Dicen los orientales que somos un espíritu en un empaque al que llamamos cuerpo. Por consiguiente el cuerpo es secundario. La belleza, partiendo de esta lógica, nace dentro y no se hace fuera. Por eso es que Teresa de Calcuta era hermosa: nunca necesitó de Calvin Klein; nunca se puso un reloj de Cartier; nunca usó un levantacolas ni fue a un gimnacio; nunca tuvo un auto del año, pero sin embargo con solo ver su rostro uno sabe que podría haber ganado un concurso de belleza. Era hermosa. La vejez nunca fue su compañera de viaje.
Por eso es que en el occidentalismo, con este irresistible morbo que tenemos por lo material, la fidelidad encuentra un enorme caldo de cultivo. “Qué buen culo”, “Qué ricas tetas”, “Qué piernas”, “Qué auto”, “Que bien huele”, “Que bien se viste”, “Que tarjeta de crédito tan generosa”, etc., etc., etc. Somos un cuerpo que hay que saciar. Somos un enjambre de hipócritas que con el discurso de lo moral y lo bueno en la punta de la lengua, pensamos con el bolsillo y los genitales.
Hablaba con un sicólogo cristiano – evangélico y me decía que dentro de sus pacientes, hay más infidelidades a nivel de sus coidearios (o “panderetas” como les dice un amigo) que entre los ateos. Les digo ateos sabiendo de antemano que no lo son. Muchos dicen ser católicos pero como el mismo Cristo enseña: “se puede separar el trigo y la cizaña solo cuando dan fruto”, más claro, por sus hechos los conoces. ¡Una población infiel dentro de la iglesia! Eso si es la gota que derrama el vaso.

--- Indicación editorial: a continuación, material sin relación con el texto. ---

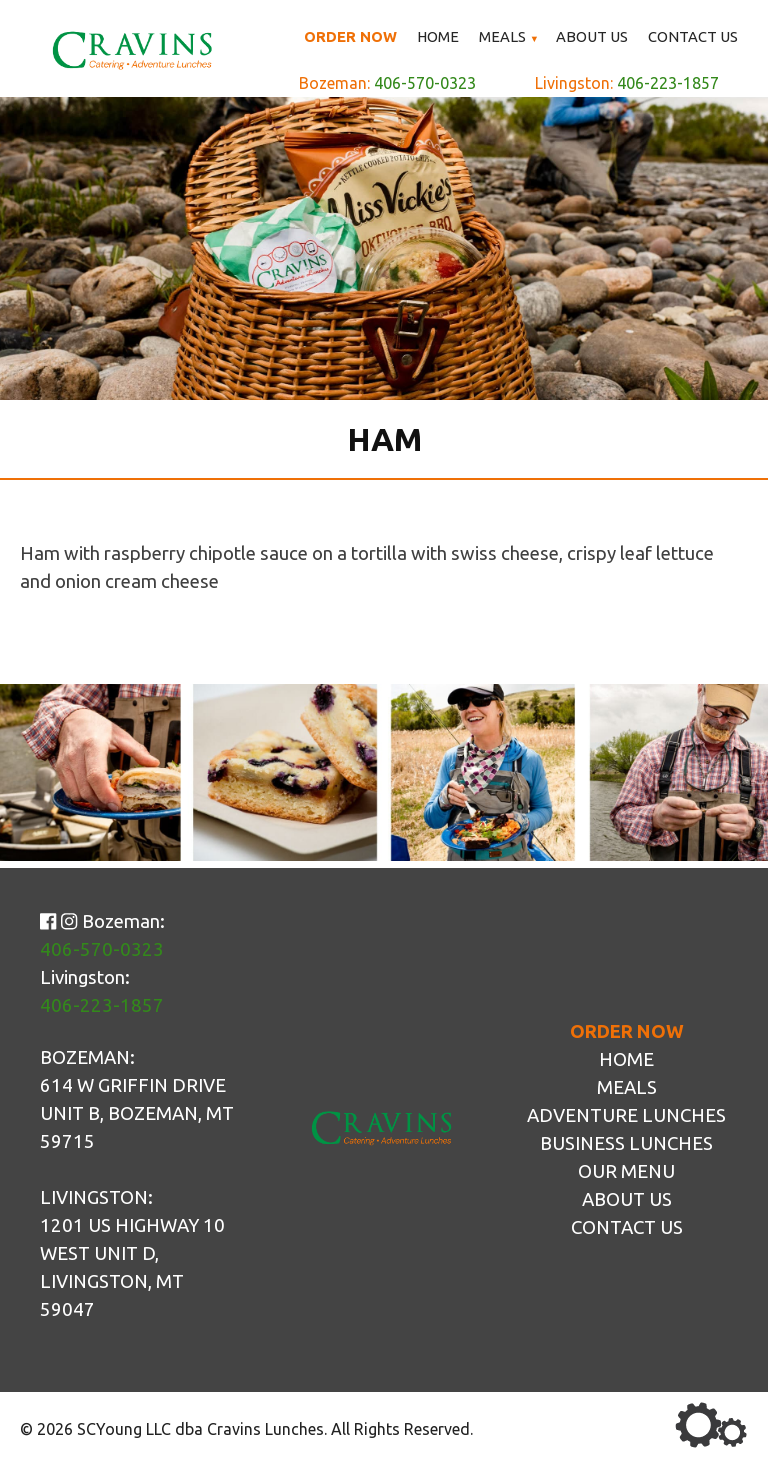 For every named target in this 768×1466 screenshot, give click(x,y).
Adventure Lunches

Yo hablo con propiedad de este tema porque he estado en ambos lados. Pero no es sino al estarlo en que aparecen acólitos que se van identificando dentro del “club”. Amigos, amigas, hermanos, sobrinos, tíos, vecinos, la mayor parte han estado en uno de los dos lados. Pero claro está, ninguno de los traidores se siente culpable sino “valiente” y ninguno de los traicionados se siente valiente sino “herido”. Pero todos tienen esa doble moral del “yo nunca” que es tan nuestra y tan falsa.

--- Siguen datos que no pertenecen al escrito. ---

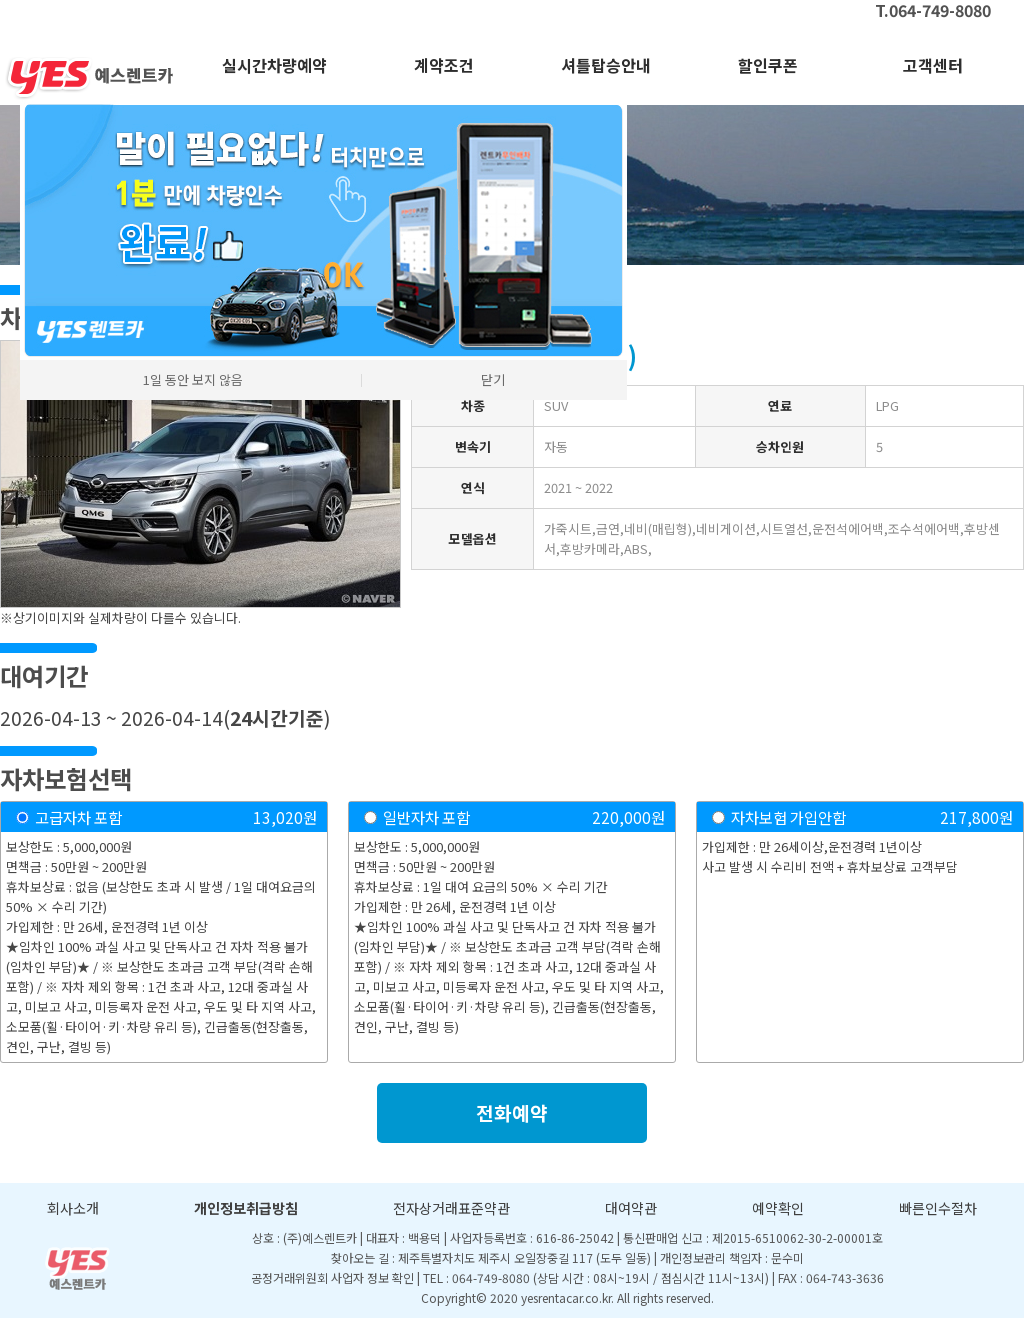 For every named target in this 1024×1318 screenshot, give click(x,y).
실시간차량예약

Los mozeros y las mozas son parte del paisaje urbano que vino de la mano del progreso. Los trabajos son esos grandes night clubs que acaparan, promueven y socapan a centenares de “buenos hijos de Dios” que van por la vida con esa filosofía tan suya: “chulla vida”. En el camino quedan los escombros de lo que un día fueron familias estables y felices… por eso es que las sociedades occidentales son más débiles que las orientales. Pero el occidentalismo también nos ofrece la solución: grandes bares donde las penas se disuelven en exóticas bebidas anestésicas y grandes centros comerciales donde la pena se esconde detrás de bambalinas.
La fidelidad es una de las estampas que vamos dejando atrás: como las torres gemelas o el rostro de la princesa Diana. Es una de esas cosas viejas que hay que replantear para que el mercado pueda volver a ofrecérnoslo “reeditado”. Tal vez vuelva un nuevo estilo de fidelidad en tríos o cuartetos. Tal vez. Yo me quedo sentado frente a la ventana con la cobarde apreciación del observador… no emito juicios ni tomo partido.
La fidelidad es de esas piezas de museo de grandes inventos que uno ve detrás de la vitrina con nostalgia mientras se susurra para uno mismo: ¡cómo servía!